→ **Try it**: Make an exact copy of the entries below and leave any picture out of it.

------ Data supplied ------

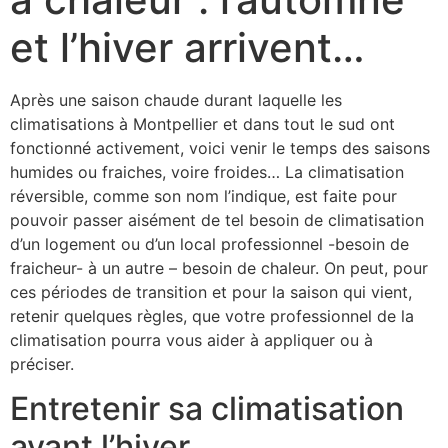
et l’hiver arrivent…
Après une saison chaude durant laquelle les
climatisations à Montpellier et dans tout le sud ont
fonctionné activement, voici venir le temps des saisons
humides ou fraiches, voire froides… La climatisation
réversible, comme son nom l’indique, est faite pour
pouvoir passer aisément de tel besoin de climatisation
d’un logement ou d’un local professionnel -besoin de
fraicheur- à un autre – besoin de chaleur. On peut, pour
ces périodes de transition et pour la saison qui vient,
retenir quelques règles, que votre professionnel de la
climatisation pourra vous aider à appliquer ou à
préciser.
Entretenir sa climatisation
avant l’hiver.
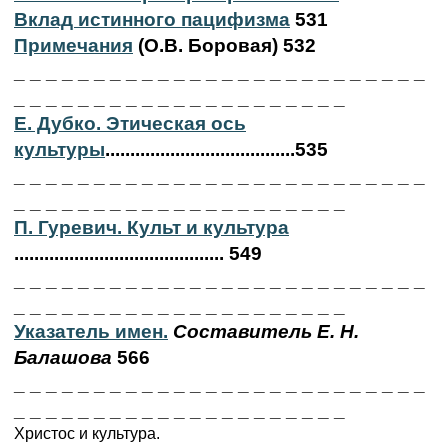
Вклад истинного пацифизма
531
Примечания
(О.В. Боровая) 532
_ _ _ _ _ _ _ _ _ _ _ _ _ _ _ _ _ _ _ _ _ _ _ _ _ _
_ _ _ _ _ _ _ _ _ _ _ _ _ _ _ _ _ _ _ _ _
Е. Дубко. Этическая ось
культуры
......................................535
_ _ _ _ _ _ _ _ _ _ _ _ _ _ _ _ _ _ _ _ _ _ _ _ _ _
_ _ _ _ _ _ _ _ _ _ _ _ _ _ _ _ _ _ _ _ _
П. Гуревич. Культ и культура
.......................................... 549
_ _ _ _ _ _ _ _ _ _ _ _ _ _ _ _ _ _ _ _ _ _ _ _ _ _
_ _ _ _ _ _ _ _ _ _ _ _ _ _ _ _ _ _ _ _ _
Указатель имен.
Составитель Е. Н.
Балашова
566
_ _ _ _ _ _ _ _ _ _ _ _ _ _ _ _ _ _ _ _ _ _ _ _ _ _
_ _ _ _ _ _ _ _ _ _ _ _ _ _ _ _ _ _ _ _ _
Христос и культура.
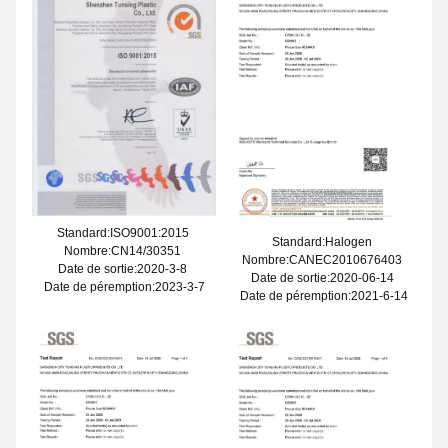
Standard:ISO9001:2015
Standard:Halogen
Nombre:CN14/30351
Nombre:CANEC2010676403
Date de sortie:2020-3-8
Date de sortie:2020-06-14
Date de péremption:2023-3-7
Date de péremption:2021-6-14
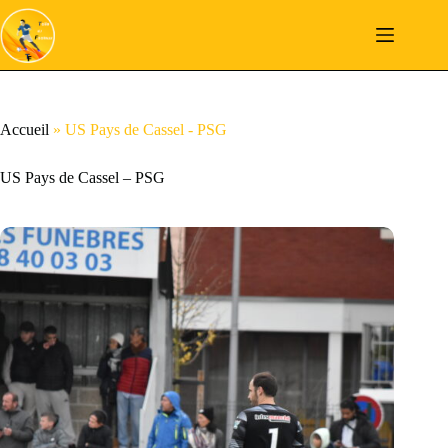
Passer
au
contenu
Accueil
»
US Pays de Cassel - PSG
US Pays de Cassel – PSG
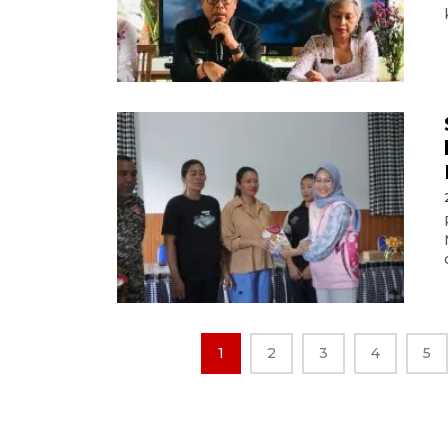
1
2
3
4
5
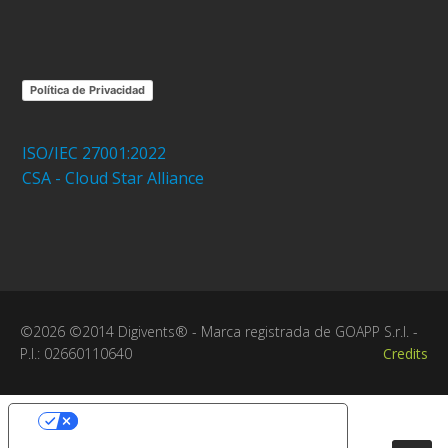
Política de Privacidad
ISO/IEC 27001:2022
CSA - Cloud Star Alliance
©2026 ©2014 Digivents® - Marca registrada de GOAPP S.r.l. -
P.I.: 02660110640
Credits
Sus opciones de privacidad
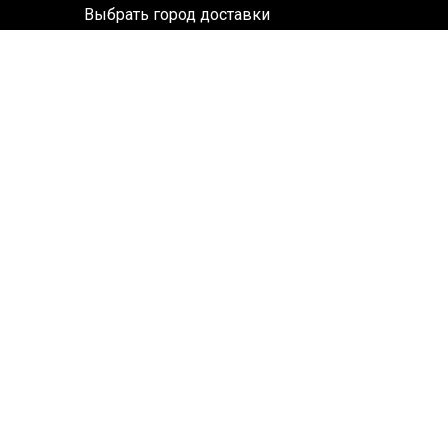
Выбрать город доставки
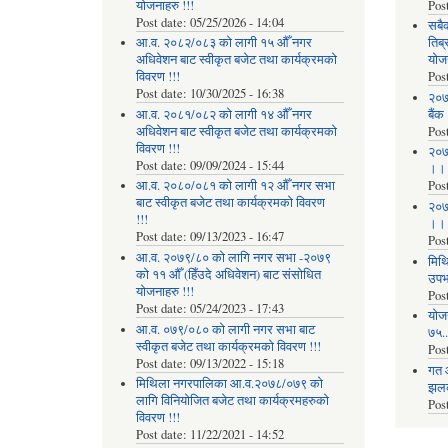
योजनाहरु !!!
Pos
Post date:
05/25/2026 - 14:04
सबै
आ.व. २०८२/०८३ को लागी १५ औँ नगर
तिब्
अधिवेशन बाट स्वीकृत बजेट तथा कार्यक्रमको
योज
विवरण !!!
Pos
Post date:
10/30/2025 - 16:38
२०७
आ.व. २०८१/०८२ को लागी १४ औँ नगर
बैंक
अधिवेशन बाट स्वीकृत बजेट तथा कार्यक्रमको
Pos
विवरण !!!
२०७
Post date:
09/09/2024 - 15:44
।।
आ.व. २०८०/०८१ को लागी १२ औँ नगर सभा
Pos
बाट स्वीकृत बजेट तथा कार्यक्रमको विवरण
२०७
!!!
।।
Post date:
09/13/2023 - 16:47
Pos
आ.व. २०७९/८० को लागि नगर सभा -२०७९
मिथि
को ११ औँ (हिँउदे अधिवेशन) बाट संसोधित
उपभो
योजनाहरु !!!
Pos
Post date:
05/24/2023 - 17:43
याेज
आ.व. ०७९/०८० को लागी नगर सभा बाट
७५...
स्वीकृत बजेट तथा कार्यक्रमको विवरण !!!
Pos
Post date:
09/13/2022 - 15:18
गत 
मिथिला नगरपालिका आ.व.२०७८/०७९ को
झलकह
लागि विनियोजित बजेट तथा कार्यक्रमहरुको
Pos
विवरण !!!
Post date:
11/22/2021 - 14:52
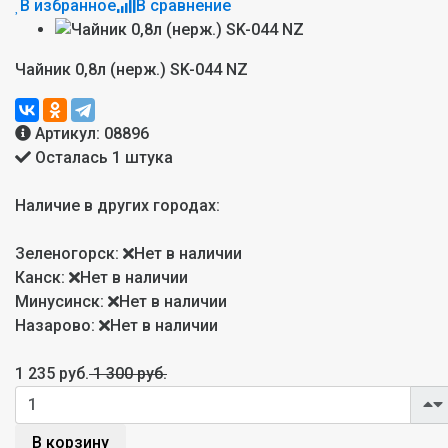
В избранное
В сравнение
Чайник 0,8л (нерж.) SK-044 NZ
Артикул:
08896
Осталась 1 штука
Наличие в других городах:
Зеленогорск:
Нет в наличии
Канск:
Нет в наличии
Минусинск:
Нет в наличии
Назарово:
Нет в наличии
1 235 руб.
1 300 руб.
В корзину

------

→ **Solution to this exercise**:
et l’hiver arrivent…
Après une saison chaude durant laquelle les
climatisations à Montpellier et dans tout le sud ont
fonctionné activement, voici venir le temps des saisons
humides ou fraiches, voire froides… La climatisation
réversible, comme son nom l’indique, est faite pour
pouvoir passer aisément de tel besoin de climatisation
d’un logement ou d’un local professionnel -besoin de
fraicheur- à un autre – besoin de chaleur. On peut, pour
ces périodes de transition et pour la saison qui vient,
retenir quelques règles, que votre professionnel de la
climatisation pourra vous aider à appliquer ou à
préciser.
Entretenir sa climatisation
avant l’hiver.
Вклад истинного пацифизма
531
Примечания
(О.В. Боровая) 532
_ _ _ _ _ _ _ _ _ _ _ _ _ _ _ _ _ _ _ _ _ _ _ _ _ _
_ _ _ _ _ _ _ _ _ _ _ _ _ _ _ _ _ _ _ _ _
Е. Дубко. Этическая ось
культуры
......................................535
_ _ _ _ _ _ _ _ _ _ _ _ _ _ _ _ _ _ _ _ _ _ _ _ _ _
_ _ _ _ _ _ _ _ _ _ _ _ _ _ _ _ _ _ _ _ _
П. Гуревич. Культ и культура
.......................................... 549
_ _ _ _ _ _ _ _ _ _ _ _ _ _ _ _ _ _ _ _ _ _ _ _ _ _
_ _ _ _ _ _ _ _ _ _ _ _ _ _ _ _ _ _ _ _ _
Указатель имен.
Составитель Е. Н.
Балашова
566
_ _ _ _ _ _ _ _ _ _ _ _ _ _ _ _ _ _ _ _ _ _ _ _ _ _
_ _ _ _ _ _ _ _ _ _ _ _ _ _ _ _ _ _ _ _ _
Христос и культура.
Standard:ISO9001:2015
Standard:Halogen
Nombre:CN14/30351
Nombre:CANEC2010676403
Date de sortie:2020-3-8
Date de sortie:2020-06-14
Date de péremption:2023-3-7
Date de péremption:2021-6-14
Passer
au
contenu
Accueil
»
US Pays de Cassel - PSG
US Pays de Cassel – PSG
1
2
3
4
5
Política de Privacidad
ISO/IEC 27001:2022
CSA - Cloud Star Alliance
©2026 ©2014 Digivents® - Marca registrada de GOAPP S.r.l. -
P.I.: 02660110640
Credits
Sus opciones de privacidad
Выбрать город доставки
योजनाहरु !!!
Pos
Post date:
05/25/2026 - 14:04
सबै
आ.व. २०८२/०८३ को लागी १५ औँ नगर
तिब्
अधिवेशन बाट स्वीकृत बजेट तथा कार्यक्रमको
योज
विवरण !!!
Pos
Post date:
10/30/2025 - 16:38
२०७
आ.व. २०८१/०८२ को लागी १४ औँ नगर
बैंक
अधिवेशन बाट स्वीकृत बजेट तथा कार्यक्रमको
Pos
विवरण !!!
२०७
Post date:
09/09/2024 - 15:44
।।
आ.व. २०८०/०८१ को लागी १२ औँ नगर सभा
Pos
बाट स्वीकृत बजेट तथा कार्यक्रमको विवरण
२०७
!!!
।।
Post date:
09/13/2023 - 16:47
Pos
आ.व. २०७९/८० को लागि नगर सभा -२०७९
मिथि
को ११ औँ (हिँउदे अधिवेशन) बाट संसोधित
उपभो
योजनाहरु !!!
Pos
Post date:
05/24/2023 - 17:43
याेज
आ.व. ०७९/०८० को लागी नगर सभा बाट
७५...
स्वीकृत बजेट तथा कार्यक्रमको विवरण !!!
Pos
Post date:
09/13/2022 - 15:18
गत 
मिथिला नगरपालिका आ.व.२०७८/०७९ को
झलकह
लागि विनियोजित बजेट तथा कार्यक्रमहरुको
Pos
विवरण !!!
Post date:
11/22/2021 - 14:52
В избранное
В сравнение
Чайник 0,8л (нерж.) SK-044 NZ
Артикул:
08896
Осталась 1 штука
Наличие в других городах:
Зеленогорск:
Нет в наличии
Канск:
Нет в наличии
Минусинск:
Нет в наличии
Назарово:
Нет в наличии
1 235 руб.
1 300 руб.
В корзину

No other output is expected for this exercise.